6 May 2017


I have been a cyclist since the age of four (and before that a tricyclist) and several of the machines I have ridden were equipped with internally geared hubs. Some others had derailleurs, while a number had no gears at all, but a simple freewheel.

Of the internally geared hubs, the Sturmey-Archer three-speed proved the most reliable. A Sturmey-Archer four-speed failed on me, likewise a Shimano 8-speed installed on a Kalkhoff Agattu electric bike, of which more anon.

The very principle of a derailleur is a bodge, since the mechanism forces the chain from sprocket to sprocket. Best efficiency in the drivetrain is achieved when the chain-wheel (the big cog connected to the pedals) is perfectly aligned with the rear sprocket. This is seldom achievable with a derailleur. Sideways distortion also increases the wear on chain and sprockets alike. What’s more, derailleurs can be fiddly and tedious to adjust.

Of course, gears are useful and in hilly districts may be necessary. Luckily I no longer live in a hilly district.

This time last year I owned three bicycles: a Giant CRS hybrid with a 24-speed derailleur gearset, the Kalkhoff, and a Norco Heart (pictured), which has a flip-flop rear hub – on one side is a freewheel and on the other a fixed sprocket, so that depending which way round the wheel is fitted you can be riding a fixed-wheel bike (‘fixie’) or a regular single-speed.

The Giant had an aluminium frame and hence an aluminium derailleur-hanger, the thing from which, as the name suggests, a rear derailleur hangs. Coming up one of the few gradients hereabouts, the gears began to make an unwonted clicking. ‘Oh great,’ I thought, ‘more maintenance when I get home.’

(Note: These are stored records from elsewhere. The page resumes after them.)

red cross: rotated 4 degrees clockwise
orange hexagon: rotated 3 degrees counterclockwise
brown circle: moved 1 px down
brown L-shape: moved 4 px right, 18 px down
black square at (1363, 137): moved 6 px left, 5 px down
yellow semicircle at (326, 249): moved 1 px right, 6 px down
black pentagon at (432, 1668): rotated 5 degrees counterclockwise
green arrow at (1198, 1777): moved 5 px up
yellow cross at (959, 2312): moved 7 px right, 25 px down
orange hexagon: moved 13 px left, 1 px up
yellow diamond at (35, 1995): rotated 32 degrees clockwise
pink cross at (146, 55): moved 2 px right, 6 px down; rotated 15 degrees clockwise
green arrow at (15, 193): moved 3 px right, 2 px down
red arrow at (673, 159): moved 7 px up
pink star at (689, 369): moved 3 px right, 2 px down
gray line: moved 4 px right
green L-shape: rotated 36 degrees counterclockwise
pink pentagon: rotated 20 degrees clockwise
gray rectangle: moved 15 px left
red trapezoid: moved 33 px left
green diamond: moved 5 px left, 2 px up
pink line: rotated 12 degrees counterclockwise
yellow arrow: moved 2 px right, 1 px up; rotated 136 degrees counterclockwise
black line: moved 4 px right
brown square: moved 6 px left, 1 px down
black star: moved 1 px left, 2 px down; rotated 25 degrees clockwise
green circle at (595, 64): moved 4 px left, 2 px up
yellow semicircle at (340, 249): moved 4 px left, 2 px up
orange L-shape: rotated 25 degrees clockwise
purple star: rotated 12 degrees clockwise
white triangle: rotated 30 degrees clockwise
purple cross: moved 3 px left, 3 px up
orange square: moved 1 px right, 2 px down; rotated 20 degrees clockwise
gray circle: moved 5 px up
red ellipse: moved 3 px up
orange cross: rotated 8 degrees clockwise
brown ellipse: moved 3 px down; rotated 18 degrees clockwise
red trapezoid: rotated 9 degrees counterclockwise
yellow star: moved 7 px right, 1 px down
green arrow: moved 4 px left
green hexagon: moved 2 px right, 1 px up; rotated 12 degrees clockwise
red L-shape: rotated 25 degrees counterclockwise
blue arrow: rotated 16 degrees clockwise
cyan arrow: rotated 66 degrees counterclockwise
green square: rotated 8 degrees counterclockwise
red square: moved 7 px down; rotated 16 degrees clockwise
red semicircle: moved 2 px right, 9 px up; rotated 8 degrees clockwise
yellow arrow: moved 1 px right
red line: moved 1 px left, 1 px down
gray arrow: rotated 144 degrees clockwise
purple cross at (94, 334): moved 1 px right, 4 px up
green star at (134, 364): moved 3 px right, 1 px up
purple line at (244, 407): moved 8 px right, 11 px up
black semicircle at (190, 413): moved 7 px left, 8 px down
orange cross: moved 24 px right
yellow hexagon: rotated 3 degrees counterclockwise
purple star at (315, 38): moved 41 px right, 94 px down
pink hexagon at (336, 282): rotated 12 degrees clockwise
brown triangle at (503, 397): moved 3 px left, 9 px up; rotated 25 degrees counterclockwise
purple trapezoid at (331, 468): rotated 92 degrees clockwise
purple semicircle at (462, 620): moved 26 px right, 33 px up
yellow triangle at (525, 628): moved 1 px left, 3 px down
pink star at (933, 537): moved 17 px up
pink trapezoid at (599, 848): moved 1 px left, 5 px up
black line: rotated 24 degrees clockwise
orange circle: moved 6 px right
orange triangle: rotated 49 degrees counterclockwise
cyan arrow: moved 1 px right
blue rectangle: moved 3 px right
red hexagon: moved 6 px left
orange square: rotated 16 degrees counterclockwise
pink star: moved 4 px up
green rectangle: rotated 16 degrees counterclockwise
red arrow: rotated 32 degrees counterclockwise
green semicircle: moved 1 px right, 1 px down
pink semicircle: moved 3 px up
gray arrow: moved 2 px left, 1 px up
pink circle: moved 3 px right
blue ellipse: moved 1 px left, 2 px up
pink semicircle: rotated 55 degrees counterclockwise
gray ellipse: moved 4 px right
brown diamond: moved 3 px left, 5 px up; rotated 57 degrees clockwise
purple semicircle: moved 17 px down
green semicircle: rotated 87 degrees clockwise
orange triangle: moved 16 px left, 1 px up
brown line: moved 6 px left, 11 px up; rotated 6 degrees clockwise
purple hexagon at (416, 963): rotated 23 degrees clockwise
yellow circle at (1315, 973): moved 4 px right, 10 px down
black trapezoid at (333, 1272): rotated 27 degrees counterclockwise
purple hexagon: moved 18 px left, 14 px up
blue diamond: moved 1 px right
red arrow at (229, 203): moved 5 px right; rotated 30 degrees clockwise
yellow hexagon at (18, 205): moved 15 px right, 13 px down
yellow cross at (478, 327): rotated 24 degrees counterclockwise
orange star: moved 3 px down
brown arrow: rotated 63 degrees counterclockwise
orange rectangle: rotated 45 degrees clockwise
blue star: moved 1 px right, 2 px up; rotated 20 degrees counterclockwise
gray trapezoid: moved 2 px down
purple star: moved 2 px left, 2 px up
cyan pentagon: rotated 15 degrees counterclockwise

A few yards on, the hanger broke off. The springs in the derailleur caused the whole assembly to collide with the spokes of the rear wheel, which instantly buckled and fouled the aluminium rear-carrier and the mudguard stay, both of which buckled too and got dragged into the melange of metal. The right-hand chainstay had also been knackered, I observed, meaning the frame itself. In half a second my pricey hybrid had lost perhaps 90% of its value. Or even 100%, since I really had no need of whatever components could be salvaged from it.

As for the Kalkhoff, it seemed like a good idea at the time. I bought it on the strength of glowing reviews and to begin with was quite pleased with it, despite the inordinate weight. The motor made up for that, and conveyed me, with pedal assistance, at a stately 15 mph wherever I wished to go. Soon, however, a fault developed with the Shimano hub such that I lost the use of 7th gear. Then the other gears started slipping. Then something obnoxious started happening in the impenetrable depths of the motorised drive: whenever I wished abruptly to stop pedalling, the cranks kept moving forward and I had to learn to ease off rather than stop. Next, alarmingly, twelve miles from home, the drive failed to engage at all, with or without battery power. I backpedalled and changed gears, up and down, and the drive engaged again; but not long after that this fault became permanent and the Kalkhoff became another heap of scrap rather like the Giant.

Secretly I was not sorry. I have fond memories of a Raleigh roadster I bought second-hand in 1978 and fitted with a single-speed freewheel. On that simple, worry-free, steel-framed machine I covered over 14,000 miles. The Norco is its replacement.

I love this bike. It is light, as steel bicycles go, and with its 75-inch ratio is rideable up all but the steepest local gradients; I don’t mind sometimes having to stand to pedal. I use the freewheel because a fixie is hard on the knees, and besides I like to coast downhill. The machine is all black, so that when I hide it somewhere among vegetation and go off for a country walk it is there to greet me on my return. It cost an eighth of the price of the Kalkhoff and has no battery, so is recharged automatically by my breakfast. In the time I have been using this bike exclusively, I have grown fitter and find little difference now in effort between the Norco and the Kalkhoff. Best of all, there is almost nothing to go wrong, and I have the tools and knowledge to service absolutely everything on it myself.

The moral of this odd little tale, which you do not need me to belabour, is that what is simple is often good, and when we become ambitious we sometimes let ourselves in for far more trouble and expense than our ambition is worth.